U.S. Reportedly to Drop Case Against General Dynamics
The Justice Department has closed a three-year investigation of General Dynamics after finding insufficient evidence that the company defrauded the government in building nuclear attack submarines, according to federal law enforcement sources.
Department officials will emphasize that while there was some evidence that General Dynamics may have falsified information about submarine delivery schedules and cost overruns, the Navy did not rely on this questionable data. Prosecutors lacked an identifiable “victim” on which to base a fraud case, the officials say, because the Navy acquiesced in the firm’s actions.
The deterrent effect of prosecuting the nation’s largest defense contractor and its top officers, including former Chairman David S. Lewis, would have been substantial, officials said. But they added that the case was too complex to meet the department’s standard that charges must be likely to result in conviction.
The decision, expected to be announced this week, marks the second time that the department has declined to prosecute the St. Louis-based company, which received $8 billion in military contracts last year. A three-year probe of the submarine cost overruns was closed in 1981 but reopened in 1984 after new allegations by P. Takis Veliotis, former head of the company’s Electric Boat division in Groton, Conn.
Veliotis, who is a fugitive in Greece on charges of splitting $2.7 million in kickbacks from General Dynamics suppliers, refused to testify against the company unless prosecutors dropped the kickback case. The Justice Department refused, in part because of concern that Veliotis would not be a credible witness under such circumstances and that tapes of his secretly recorded conversations with Lewis and other company executives therefore would be of little value.
In a last-ditch attempt to salvage the case, prosecutors recently granted immunity to Gorden E. MacDonald, who was involved in the submarine dispute as General Dynamics’ former chief financial officer. An Electric Boat vice president, Arthur M. Barton, also was given immunity. But their testimony proved insufficient to warrant an indictment.
General Dynamics has consistently denied any wrongdoing on the submarine contracts, which have been the subject of several congressional inquiries.
Prosecutors have long expressed doubts about the complex case, which one official called “a nightmare.”
Veliotis alleged that General Dynamics deliberately underbid a Navy contract to build 18 Los Angeles-class submarines in the 1970s. He also alleged that a 1978 settlement with the Navy on cost overruns, which brought the company $639 million, was based on fraudulent claims.
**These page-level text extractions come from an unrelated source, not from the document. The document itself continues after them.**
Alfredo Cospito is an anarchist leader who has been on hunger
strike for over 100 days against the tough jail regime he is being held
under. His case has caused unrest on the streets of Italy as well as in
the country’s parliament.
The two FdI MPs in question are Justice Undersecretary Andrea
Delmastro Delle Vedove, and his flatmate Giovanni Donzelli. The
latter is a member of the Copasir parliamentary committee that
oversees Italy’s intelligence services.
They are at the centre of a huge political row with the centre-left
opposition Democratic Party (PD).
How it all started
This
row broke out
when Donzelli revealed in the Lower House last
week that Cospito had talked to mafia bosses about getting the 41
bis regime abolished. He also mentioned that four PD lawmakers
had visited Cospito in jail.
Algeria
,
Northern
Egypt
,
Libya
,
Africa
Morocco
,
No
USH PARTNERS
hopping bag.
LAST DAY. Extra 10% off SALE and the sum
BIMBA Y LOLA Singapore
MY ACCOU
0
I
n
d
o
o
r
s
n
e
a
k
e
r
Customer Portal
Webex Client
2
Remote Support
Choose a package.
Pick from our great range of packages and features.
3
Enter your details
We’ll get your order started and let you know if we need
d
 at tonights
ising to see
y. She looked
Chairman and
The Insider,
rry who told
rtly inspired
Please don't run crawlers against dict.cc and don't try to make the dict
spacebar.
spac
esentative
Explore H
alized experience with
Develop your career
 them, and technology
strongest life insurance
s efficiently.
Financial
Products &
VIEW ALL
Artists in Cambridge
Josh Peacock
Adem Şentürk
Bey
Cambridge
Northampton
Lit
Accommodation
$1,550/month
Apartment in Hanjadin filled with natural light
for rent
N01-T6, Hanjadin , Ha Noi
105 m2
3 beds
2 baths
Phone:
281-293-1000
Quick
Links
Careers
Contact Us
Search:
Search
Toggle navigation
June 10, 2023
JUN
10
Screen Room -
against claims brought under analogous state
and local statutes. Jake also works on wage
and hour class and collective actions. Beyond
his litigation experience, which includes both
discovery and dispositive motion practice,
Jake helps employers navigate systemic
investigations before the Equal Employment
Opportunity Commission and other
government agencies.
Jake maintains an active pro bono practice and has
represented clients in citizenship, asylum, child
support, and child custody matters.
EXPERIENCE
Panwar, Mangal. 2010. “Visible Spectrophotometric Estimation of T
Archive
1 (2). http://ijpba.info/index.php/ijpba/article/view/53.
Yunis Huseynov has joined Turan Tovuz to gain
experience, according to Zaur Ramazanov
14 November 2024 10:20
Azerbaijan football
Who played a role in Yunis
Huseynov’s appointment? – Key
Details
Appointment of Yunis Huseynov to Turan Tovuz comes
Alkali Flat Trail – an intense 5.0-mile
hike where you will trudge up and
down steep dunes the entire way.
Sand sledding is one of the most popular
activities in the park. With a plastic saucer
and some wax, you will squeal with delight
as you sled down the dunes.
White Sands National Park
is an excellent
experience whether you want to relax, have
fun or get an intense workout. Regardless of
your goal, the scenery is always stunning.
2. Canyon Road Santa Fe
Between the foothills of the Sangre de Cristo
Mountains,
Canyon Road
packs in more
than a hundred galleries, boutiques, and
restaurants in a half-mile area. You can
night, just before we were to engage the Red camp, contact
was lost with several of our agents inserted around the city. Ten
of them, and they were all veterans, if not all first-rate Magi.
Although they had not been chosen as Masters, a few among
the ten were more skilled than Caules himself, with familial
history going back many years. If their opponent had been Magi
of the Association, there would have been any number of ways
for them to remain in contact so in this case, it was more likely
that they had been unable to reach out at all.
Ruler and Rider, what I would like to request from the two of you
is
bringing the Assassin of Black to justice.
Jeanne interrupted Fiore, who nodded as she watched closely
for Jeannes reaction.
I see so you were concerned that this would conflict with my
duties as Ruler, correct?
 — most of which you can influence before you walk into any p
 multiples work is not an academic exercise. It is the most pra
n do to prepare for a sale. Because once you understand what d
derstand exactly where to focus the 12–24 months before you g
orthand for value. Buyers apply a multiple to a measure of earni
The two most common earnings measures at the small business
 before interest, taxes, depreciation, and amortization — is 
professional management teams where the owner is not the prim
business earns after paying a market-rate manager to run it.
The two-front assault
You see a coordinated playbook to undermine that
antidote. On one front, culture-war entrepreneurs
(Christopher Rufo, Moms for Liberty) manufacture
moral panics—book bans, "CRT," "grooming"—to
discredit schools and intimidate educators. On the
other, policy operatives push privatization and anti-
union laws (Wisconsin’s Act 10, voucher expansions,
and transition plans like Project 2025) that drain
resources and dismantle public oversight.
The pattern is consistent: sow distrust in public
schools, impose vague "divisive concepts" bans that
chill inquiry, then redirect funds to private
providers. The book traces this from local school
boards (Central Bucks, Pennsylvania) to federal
Prosecutors questioned, among other things, whether the company gave a false estimate for delivery of Trident submarines in 1977 and whether it later provided false cost-overrun data on Los Angeles-class submarines to Congress, the Navy and the Securities and Exchange Commission. But sources said investigators found no clear proof of criminal intent by General Dynamics, such as destruction of documents or maintaining two sets of books.